Repetition has a purpose. It transforms allegation into atmosphere.
Projects centering Israeli victims, including the Nova exhibition, faced extraordinary interrogation. A fund established to support Israeli filmmakers and actors affected by the BDS movement was publicly described as a “letterbox company.” Media coverage shifted from procedure to personal discrediting – including the public discrediting of female Jewish staff members of our institute, two of whom themselves come from refugee backgrounds.
The asymmetry is revealing.
Criticism of Israel that minimizes antisemitic dimensions is framed as sophisticated discourse; structural analysis of contemporary antisemitism is framed as provocation.
The funding decisions were formal acts within the legal framework of the State of Berlin. Sen. Sarah Wedl-Wilson approved them – including the Nova exhibition – under her full political responsibility, despite internal disagreements reported in the German press. The controversy that followed speaks more to the political sensitivity of confronting contemporary antisemitism than to administrative irregularity.

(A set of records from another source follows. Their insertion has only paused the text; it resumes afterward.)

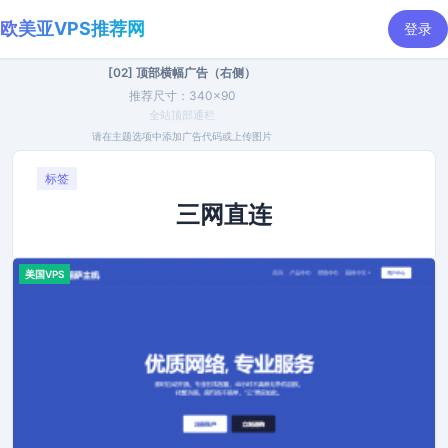
欧美亚VPS推荐网
登录
[02] 顶部横幅广告（右侧）
推荐尺寸：340×90
全站顶部通栏
请在主题选项中添加广告代码或上传图片
标签
三网直连
美国VPS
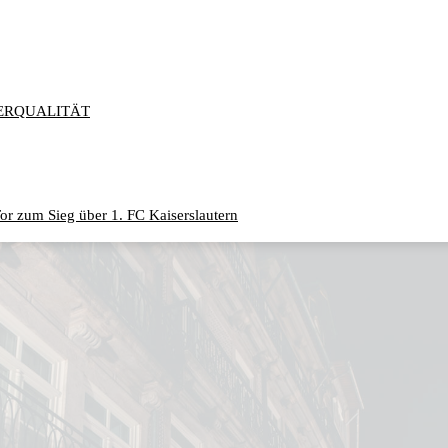
ERQUALITÄT
or zum Sieg über 1. FC Kaiserslautern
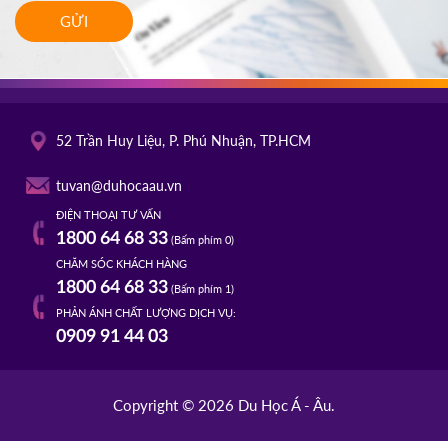
GỬI
52 Trần Huy Liệu, P. Phú Nhuận, TP.HCM
tuvan@duhocaau.vn
ĐIỆN THOẠI TƯ VẤN
1800 64 68 33
(Bấm phím 0)
CHĂM SÓC KHÁCH HÀNG
1800 64 68 33
(Bấm phím 1)
PHẢN ÁNH CHẤT LƯỢNG DỊCH VỤ:
0909 91 44 03
Copyright © 2026 Du Học Á - Âu.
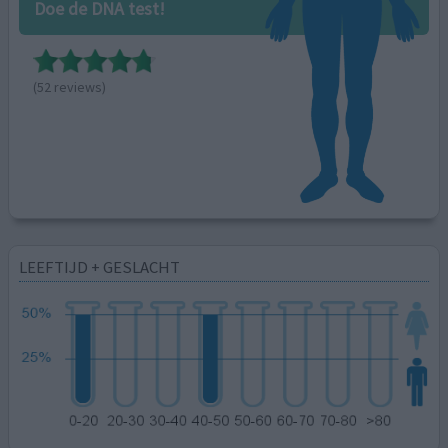
Doe de DNA test!
(52 reviews)
LEEFTIJD + GESLACHT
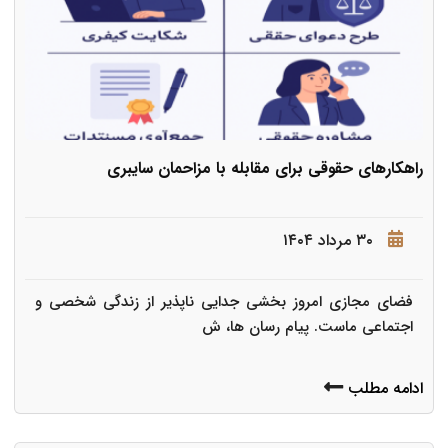
راهکارهای حقوقی برای مقابله با مزاحمان سایبری
۳۰ مرداد ۱۴۰۴
فضای مجازی امروز بخشی جدایی ناپذیر از زندگی شخصی و
اجتماعی ماست. پیام رسان ها، ش
ادامه مطلب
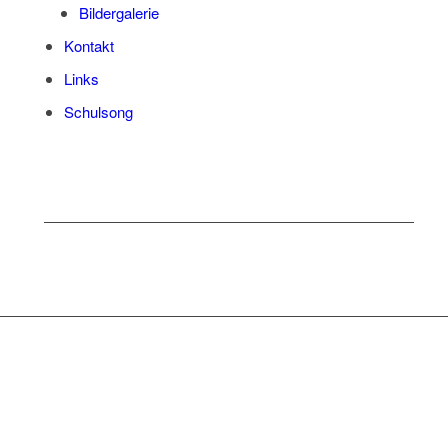
Bil­der­ga­le­rie
Kon­takt
Links
Schul­song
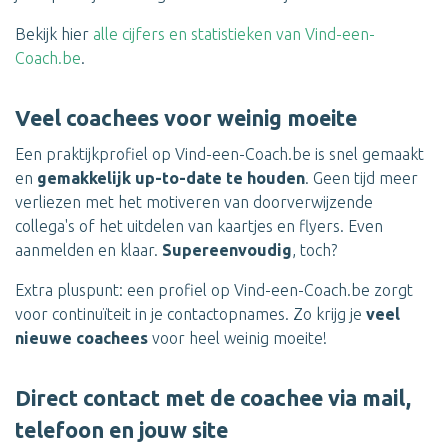
Bekijk hier
alle cijfers en statistieken van Vind-een-
Coach.be
.
Veel coachees voor weinig moeite
Een praktijkprofiel op Vind-een-Coach.be is snel gemaakt
en
gemakkelijk up-to-date te houden
. Geen tijd meer
verliezen met het motiveren van doorverwijzende
collega's of het uitdelen van kaartjes en flyers. Even
aanmelden en klaar.
Supereenvoudig
, toch?
Extra pluspunt: een profiel op Vind-een-Coach.be zorgt
voor continuïteit in je contactopnames. Zo krijg je
veel
nieuwe coachees
voor heel weinig moeite!
Direct contact met de coachee via mail,
telefoon en jouw site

The real question is not administrative compliance – it is who is permitted to redefine the boundaries of acceptable analysis.
ZERA was conceived as a structural experiment. For the first time in Germany, minorities from the Middle East – Jews from Muslim-majority countries, Iranian dissidents, Kurds, and Arab reformers – worked alongside cultural figures, human rights advocates, and serious academics – not symbolic participants but as equal architects.
We understood that antisemitism circulates through culture, activism, academia, and digital space simultaneously. Confronting it requires pattern recognition, not ritual remembrance.
This interdisciplinary constellation did not previously exist in this form in Germany. Novel structures tend to disturb established ones.
For many of us who grew up under Islamist regimes – Iranians, Jews from Muslim-majority countries, Kurds, and Arab reformers – the Western progressive treatment of Islamism as a misunderstood or emancipatory force is bewildering. We know what happens when such ideologies gain power. We have seen minorities erased, dissent criminalized, and women reduced to symbols of obedience. To watch these forces reframed in Europe as partners in liberation is not merely intellectually frustrating: It is existentially disorienting.
This shared experience – between Middle Eastern minorities and Israelis – is part of why ZERA was founded. It is not an abstract policy debate: It is lived history confronting Western naivety.
The writer is chair of the ZERA Institute in Berlin. An Iranian-born entrepreneur and cultural producer, she focuses on contemporary antisemitism and Islamist ideology in Europe.